(Collection entries)
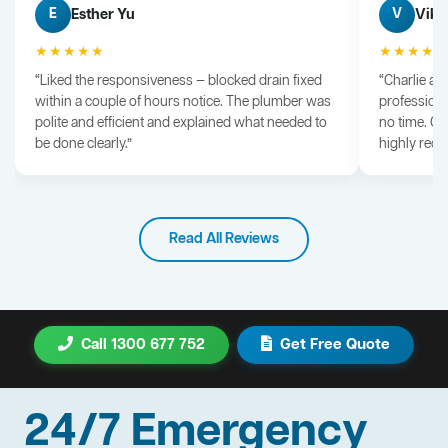
Esther Yu
Vik 
E
V
★★★★★
★★★★
“Liked the responsiveness — blocked drain fixed
“Charlie arr
within a couple of hours notice. The plumber was
professiona
polite and efficient and explained what needed to
no time. G
be done clearly.”
highly rec
Read All Reviews
Call 1300 677 752
Get Free Quote
24/7 Emergency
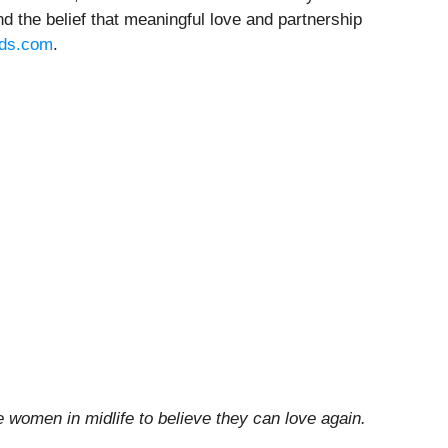
nd the belief that meaningful love and partnership
nds.com
.
e women in midlife to believe they can love again.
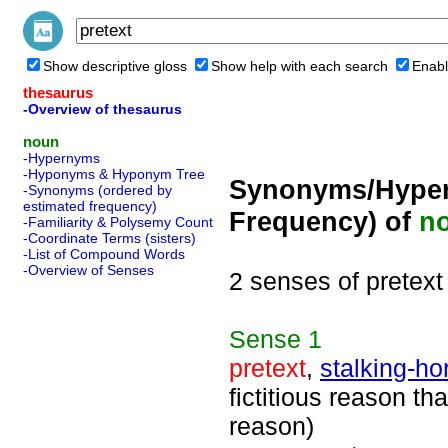
Show descriptive gloss
Show help with each search
Enabl
thesaurus
-Overview of thesaurus
noun
-Hypernyms
-Hyponyms & Hyponym Tree
Synonyms/Hyper
-Synonyms (ordered by
estimated frequency)
Frequency) of
n
-Familiarity & Polysemy Count
-Coordinate Terms (sisters)
-List of Compound Words
-Overview of Senses
2 senses of pretext
Sense
1
pretext
,
stalking-ho
fictitious reason th
reason)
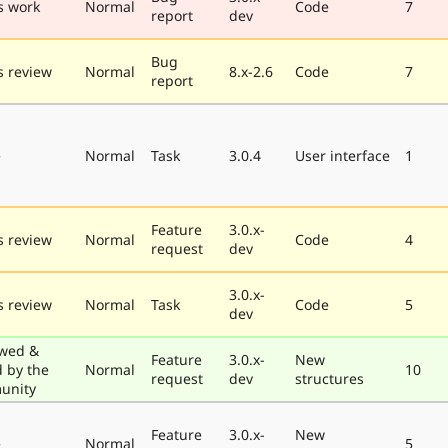
s work
Normal
Code
7
report
dev
Bug
 review
Normal
8.x-2.6
Code
7
report
e
Normal
Task
3.0.4
User interface
1
Feature
3.0.x-
 review
Normal
Code
4
request
dev
3.0.x-
 review
Normal
Task
Code
5
dev
wed &
Feature
3.0.x-
New
d by the
Normal
10
request
dev
structures
unity
Feature
3.0.x-
New
e
Normal
5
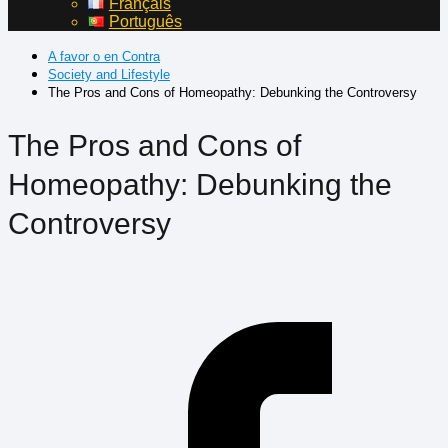
Français
Português
A favor o en Contra
Society and Lifestyle
The Pros and Cons of Homeopathy: Debunking the Controversy
The Pros and Cons of
Homeopathy: Debunking the
Controversy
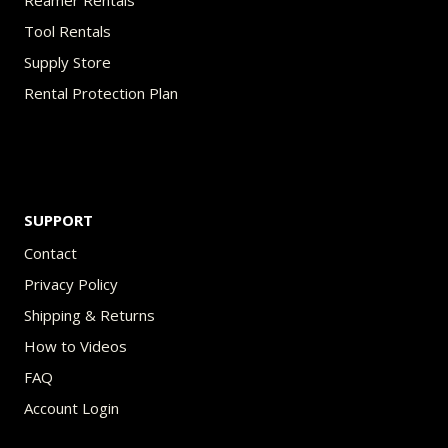
Reamer Rentals
Tool Rentals
Supply Store
Rental Protection Plan
SUPPORT
Contact
Privacy Policy
Shipping & Returns
How to Videos
FAQ
Account Login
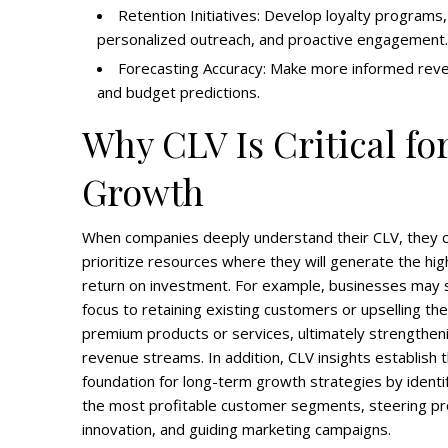
Retention Initiatives: Develop loyalty programs,
personalized outreach, and proactive engagement.
Forecasting Accuracy: Make more informed rev
and budget predictions.
Why CLV Is Critical fo
Growth
When companies deeply understand their CLV, they 
prioritize resources where they will generate the hi
return on investment. For example, businesses may s
focus to retaining existing customers or upselling th
premium products or services, ultimately strengthen
revenue streams. In addition, CLV insights establish 
foundation for long-term growth strategies by identi
the most profitable customer segments, steering p
innovation, and guiding marketing campaigns.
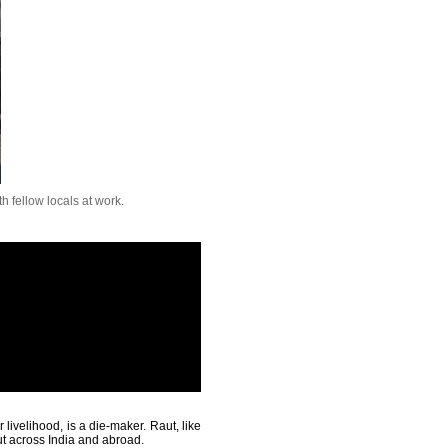
th fellow locals at work.
livelihood, is a die-maker. Raut, like
ut across India and abroad.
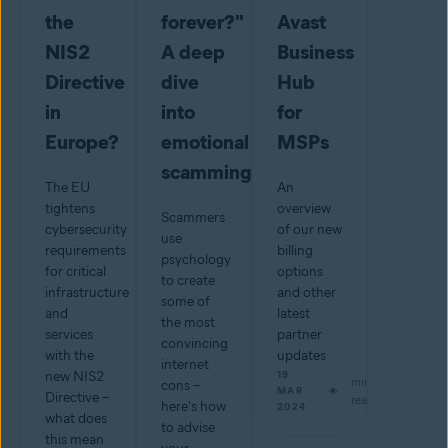
the
forever?"
Avast
NIS2
A deep
Business
Directive
dive
Hub
in
into
for
Europe?
emotional
MSPs
scamming
The EU
An
tightens
overview
Scammers
cybersecurity
of our new
use
requirements
billing
psychology
for critical
options
to create
infrastructure
and other
some of
and
latest
the most
services
partner
convincing
with the
updates
internet
new NIS2
19
min
cons –
MAR
Directive –
read
here's how
2024
what does
to advise
this mean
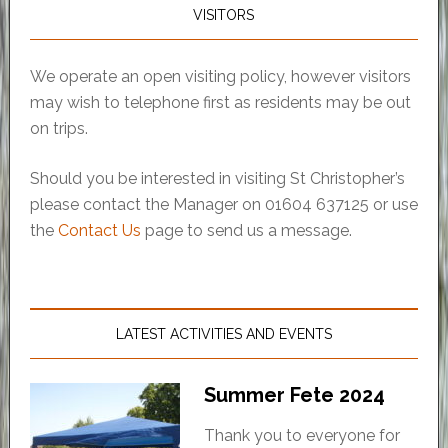
VISITORS
We operate an open visiting policy, however visitors
may wish to telephone first as residents may be out
on trips.
Should you be interested in visiting St Christopher’s
please contact the Manager on 01604 637125 or use
the
Contact Us
page to send us a message.
LATEST ACTIVITIES AND EVENTS
Summer Fete 2024
Thank you to everyone for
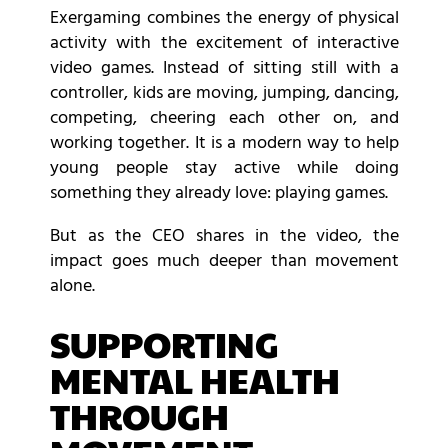
Exergaming combines the energy of physical
activity with the excitement of interactive
video games. Instead of sitting still with a
controller, kids are moving, jumping, dancing,
competing, cheering each other on, and
working together. It is a modern way to help
young people stay active while doing
something they already love: playing games.
But as the CEO shares in the video, the
impact goes much deeper than movement
alone.
SUPPORTING
MENTAL HEALTH
THROUGH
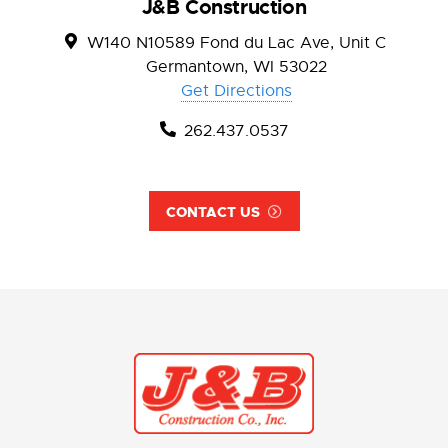
J&B Construction
W140 N10589 Fond du Lac Ave, Unit C
Germantown, WI 53022
Get Directions
262.437.0537
CONTACT US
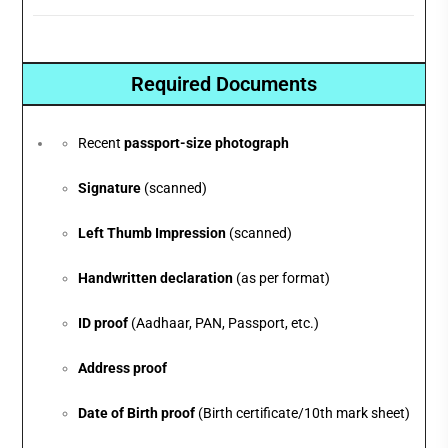
Required Documents
Recent
passport-size photograph
Signature
(scanned)
Left Thumb Impression
(scanned)
Handwritten declaration
(as per format)
ID proof
(Aadhaar, PAN, Passport, etc.)
Address proof
Date of Birth proof
(Birth certificate/10th mark sheet)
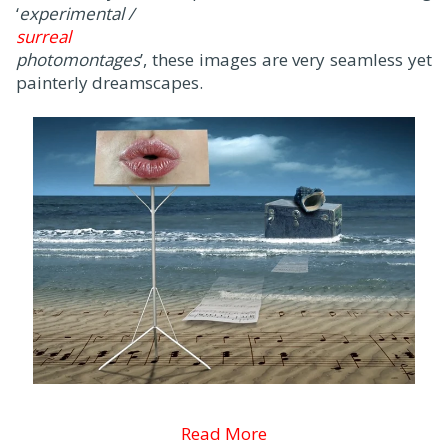
‘
experimental /
surreal
photomontages
’, these images are very seamless yet
painterly dreamscapes.
Read More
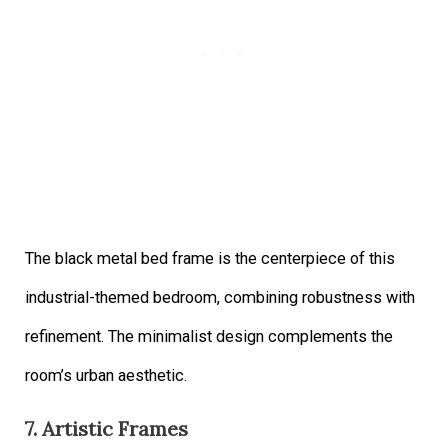
The black metal bed frame is the centerpiece of this
industrial-themed bedroom, combining robustness with
refinement. The minimalist design complements the
room’s urban aesthetic.
7. Artistic Frames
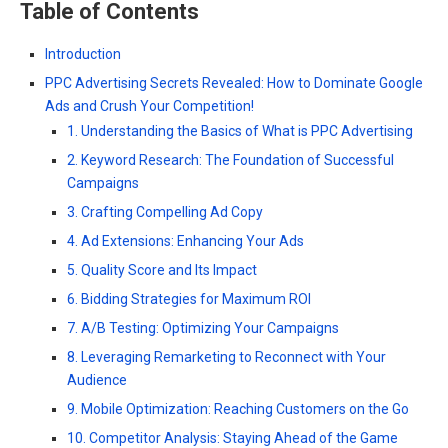
Table of Contents
Introduction
PPC Advertising Secrets Revealed: How to Dominate Google
Ads and Crush Your Competition!
1. Understanding the Basics of What is PPC Advertising
2. Keyword Research: The Foundation of Successful
Campaigns
3. Crafting Compelling Ad Copy
4. Ad Extensions: Enhancing Your Ads
5. Quality Score and Its Impact
6. Bidding Strategies for Maximum ROI
7. A/B Testing: Optimizing Your Campaigns
8. Leveraging Remarketing to Reconnect with Your
Audience
9. Mobile Optimization: Reaching Customers on the Go
10. Competitor Analysis: Staying Ahead of the Game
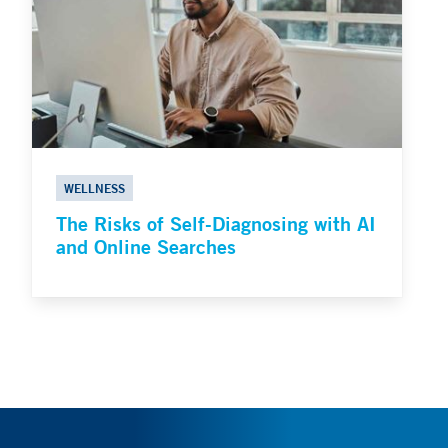
WELLNESS
The Risks of Self-Diagnosing with AI
and Online Searches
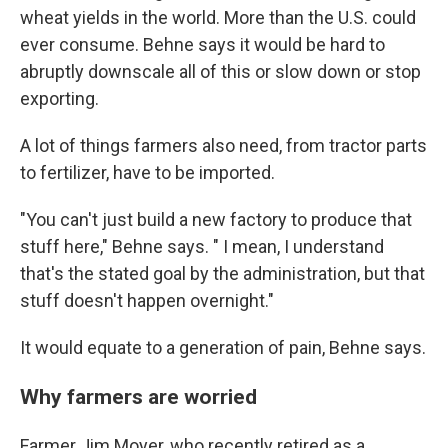
wheat yields in the world. More than the U.S. could
ever consume. Behne says it would be hard to
abruptly downscale all of this or slow down or stop
exporting.
A lot of things farmers also need, from tractor parts
to fertilizer, have to be imported.
"You can't just build a new factory to produce that
stuff here," Behne says. " I mean, I understand
that's the stated goal by the administration, but that
stuff doesn't happen overnight."
It would equate to a generation of pain, Behne says.
Why farmers are worried
Farmer Jim Moyer, who recently retired as a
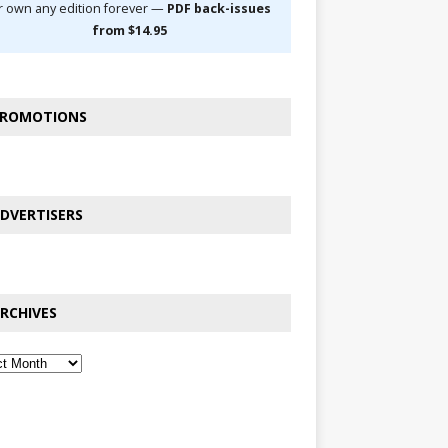
r own any edition forever —
PDF back-issues
from $14.95
ROMOTIONS
DVERTISERS
RCHIVES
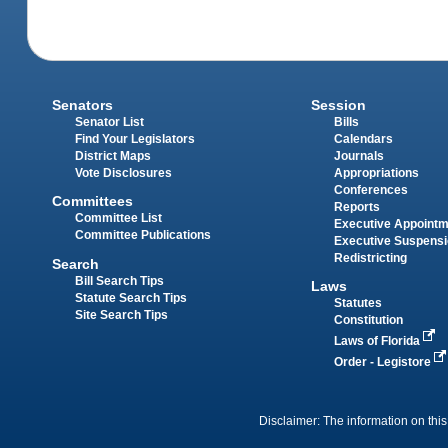
Senators
Session
Senator List
Bills
Find Your Legislators
Calendars
District Maps
Journals
Vote Disclosures
Appropriations
Conferences
Committees
Reports
Committee List
Executive Appoint
Committee Publications
Executive Suspens
Redistricting
Search
Bill Search Tips
Laws
Statute Search Tips
Statutes
Site Search Tips
Constitution
Laws of Florida
Order - Legistore
Disclaimer: The information on this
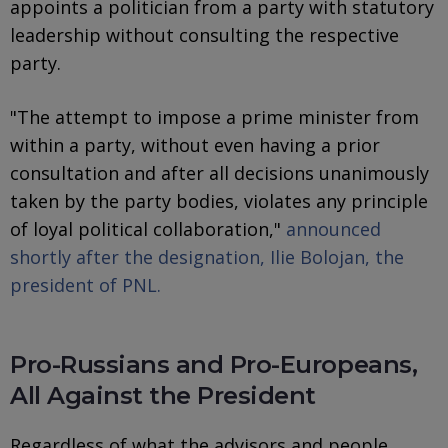
appoints a politician from a party with statutory
leadership without consulting the respective
party.
"The attempt to impose a prime minister from
within a party, without even having a prior
consultation and after all decisions unanimously
taken by the party bodies, violates any principle
of loyal political collaboration,"
announced
shortly after the designation, Ilie Bolojan, the
president of PNL.
Pro-Russians and Pro-Europeans,
All Against the President
Regardless of what the advisors and people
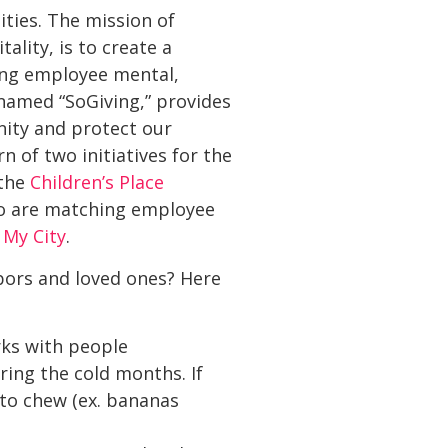
ities. The mission of
lity, is to create a
ng employee mental,
 named “SoGiving,” provides
ity and protect our
n of two initiatives for the
 the
Children’s Place
lso are matching employee
 My City
.
bors and loved ones? Here
rks with people
ring the cold months. If
 to chew (ex. bananas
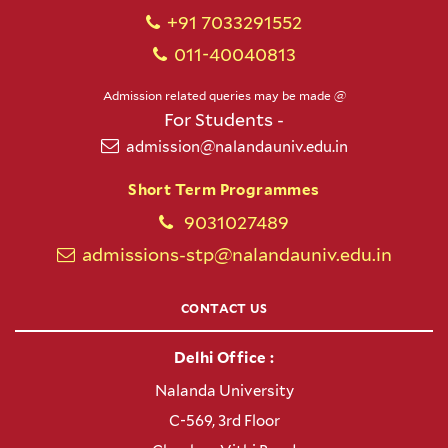
+91 7033291552
011-40040813
Admission related queries may be made @
For Students -
admission@nalandauniv.edu.in
Short Term Programmes
9031027489
admissions-stp@nalandauniv.edu.in
CONTACT US
Delhi Office :
Nalanda University
C-569, 3rd Floor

**Problem description**
Pull each line containing "employee" from the records.

**Task answer**
ng employee mental,
lso are matching employee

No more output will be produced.